| Goal of the exercise |
Take the lines below beginning at the line that has "Evaluation Based on Completeness of" and stopping after the line that has "Networking.", and print them exactly as they are, with no other lines.

--- Data shown ---

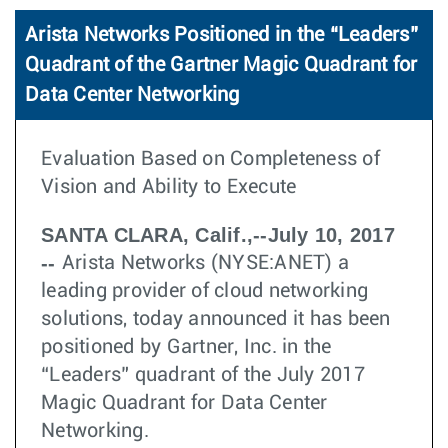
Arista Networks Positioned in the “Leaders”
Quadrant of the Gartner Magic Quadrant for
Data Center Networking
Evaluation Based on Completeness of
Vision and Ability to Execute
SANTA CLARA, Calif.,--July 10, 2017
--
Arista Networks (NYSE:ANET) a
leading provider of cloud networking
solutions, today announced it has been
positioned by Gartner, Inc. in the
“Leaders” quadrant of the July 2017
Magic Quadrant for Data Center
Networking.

---
--- Data shown ---

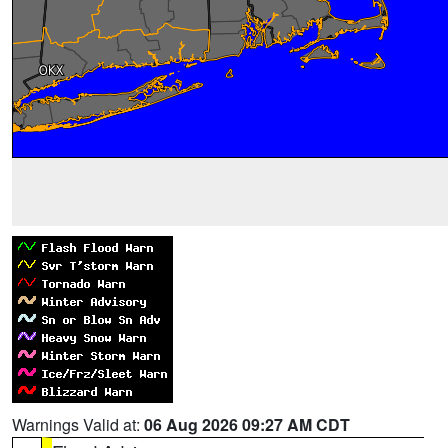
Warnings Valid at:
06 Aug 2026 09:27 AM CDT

---

| Answer to this task |
Evaluation Based on Completeness of
Vision and Ability to Execute
SANTA CLARA, Calif.,--July 10, 2017
--
Arista Networks (NYSE:ANET) a
leading provider of cloud networking
solutions, today announced it has been
positioned by Gartner, Inc. in the
“Leaders” quadrant of the July 2017
Magic Quadrant for Data Center
Networking.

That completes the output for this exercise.